FİYAT ARTIŞININ NEDENLERİ?
Bu yıl için artan fiyatların en önemli nedenlerinden birisi, olumsuz hava şartlarına bağlı olarak üretimin azalması. Aşırı yağışlar ve aşırı sıcaklar bu yıl verimi olumsuz etkiledi ve yeterli ürün olmadığı için fiyatlar arttı diyerek işin içinden çıkamayız. Asıl önemli sorun son 10 yılda üretimin her yıl biraz daha azalması. Üretim 640 bin tondan 510 bin tona gerilerken hiçbir önlem alınmadı.
ÜRETİCİ NEDEN FASULYE EKİMİNDEN VAZGEÇİYOR?
Bunun birçok nedeni var. En çok bilineni fasulye üretiminin zahmetli olması, üretim maliyetlerinin çok yükselmesi ve çiftçinin para kazanamaması. Bu birçok ürün için geçerli.

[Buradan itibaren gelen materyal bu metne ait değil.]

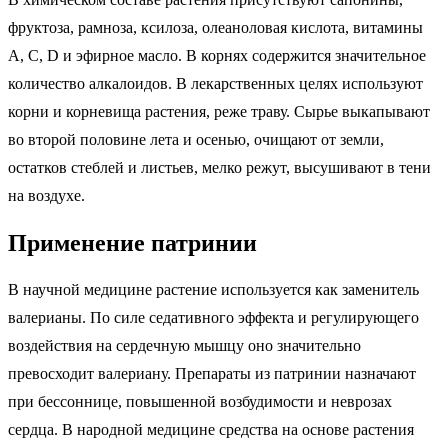
фруктоза, рамноза, ксилоза, олеаноловая кислота, витамины
A, C, D и эфирное масло. В корнях содержится значительное
количество алкалоидов. В лекарственных целях используют
корни и корневища растения, реже траву. Сырье выкапывают
во второй половине лета и осенью, очищают от земли,
остатков стеблей и листьев, мелко режут, высушивают в тени
на воздухе.
Применение патринии
В научной медицине растение используется как заменитель
валерианы. По силе седативного эффекта и регулирующего
воздействия на сердечную мышцу оно значительно
превосходит валериану. Препараты из патринии назначают
при бессоннице, повышенной возбудимости и неврозах
сердца. В народной медицине средства на основе растения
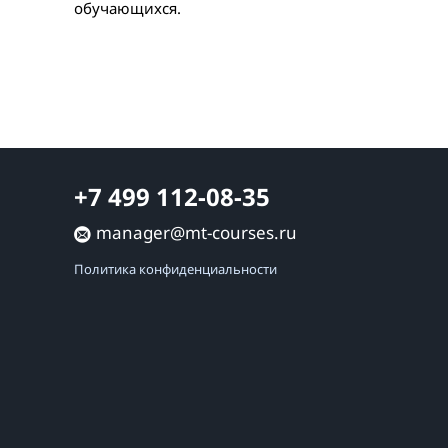
обучающихся.
+7 499 112-08-35
manager@mt-courses.ru
Политика конфиденциальности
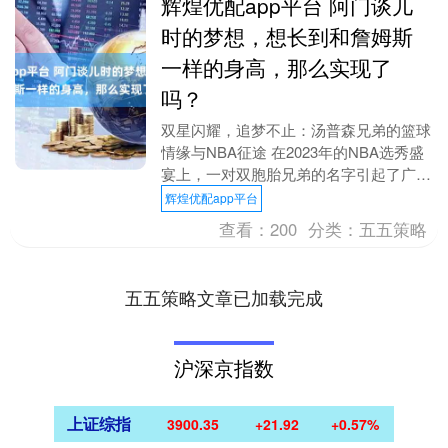
辉煌优配app平台 阿门谈儿
时的梦想，想长到和詹姆斯
一样的身高，那么实现了
吗？
双星闪耀，追梦不止：汤普森兄弟的篮球
情缘与NBA征途 在2023年的NBA选秀盛
宴上，一对双胞胎兄弟的名字引起了广泛
关注——阿门·汤普森与奥萨尔·汤普森。
辉煌优配app平台
阿门，....
查看：
200
分类：
五五策略
五五策略文章已加载完成
沪深京指数
上证综指
3900.35
+21.92
+0.57%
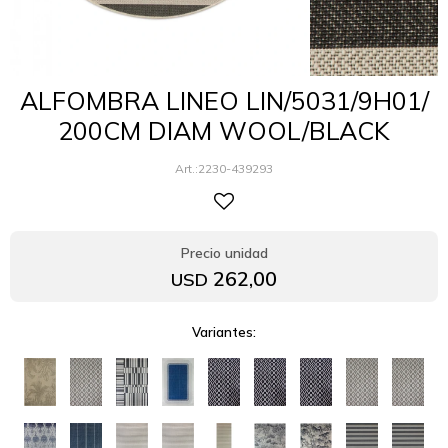
ALFOMBRA LINEO LIN/5031/9H01/
200CM DIAM WOOL/BLACK
2230-439293
262,00
USD
Variantes:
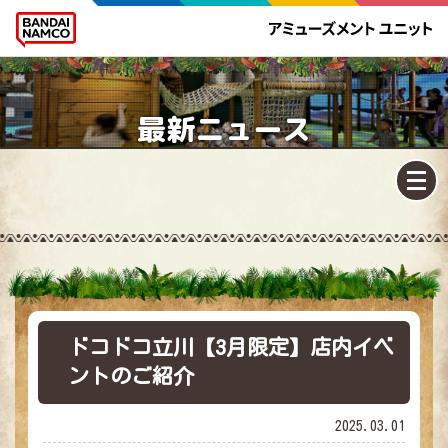
最新ニュース
ドコドコ立川【3月限定】店内イベ
ントのご紹介
2025.03.01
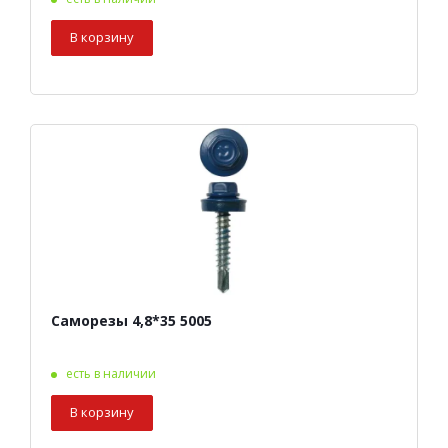
В корзину
Саморезы 4,8*35 5005
есть в наличии
В корзину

Taze fasulye üretimi binlerce dönüm, çok geniş alanlarda yapılmıyor. Daha çok aile tarımı, küçük aile çiftçiliği şeklinde yapılıyor. Bir çiftçinin deyimi ile çok ince iş. Büyük arazisi olan çiftçiler taze fasulye üretimi ile uğraşmaz. Küçük aile işletmeleri 3-5 dönüm alanda geçimlik tarım olarak yapılır.
AİLE ÇİFTÇİLİĞİ AZALDIKÇA FASULYE ÜRETİMİ DE AZALDI
Son yıllarda biraz da bilinçli olarak aile tarımı, aile çiftçiliği yok edildi. Küçük aile işletmeleri artık üretim yapamaz noktaya geldi. Maliyetler çok yüksek. Çiftçilik yapacak aile bireyleri yaşlandı. Fasulye ile uğraşacak gücü kalmadı. Devletin verdiği yaşlılık yardımı ve benzeri destekler çiftçiyi üretimden iyice uzaklaştırdı. Köyde hem çalıştıracak işçi yok hem de maliyeti yüksek. Bir işçi fasulye toplamak için günde 500 lira alıyor. Çalışan için bu para az, çalıştıran için yüksek.
Köyde yaşayanlar üretici olmaktan çıkıp tüketici oldu. Köylerde emekli nüfusun oranı artıyor. Şehirde emekli maaşı ile geçinemeyenler köye dönüyor. O maaşla köyde geçinebiliyor. Emekli olarak köye dönenler sadece kendi ihtiyacı kadar üretim yapıyor. Yani bir anlamda üretimi hobi olarak yapıyor. Tarımsal üretimle geçinmek zorunda olanlar ise artan maliyetler nedeniyle üretim yapmakta büyük zorluk yaşıyor. Bağ-Kur primini ödeyemediği için sistemin dışına çıkan yüzbinlerce çiftçi var. Bağ-Kur’lu çiftçi sayısı son 10 yılda 1 milyondan 477 bine düştü. Güvencesi olmayan çiftçinin çocukları ilerde emekli olurum umuduyla tarlayı, bağı, bahçeyi bırakıp otellerde, fabrikalarda asgari ücretle çalışmaya razı oluyor. “Üretme Tüket” politikası sonucunda birçok üründe üretim azalıyor. Aile çiftçiliği yok oluyor. Fiyatlar bu nedenle yükseliyor.”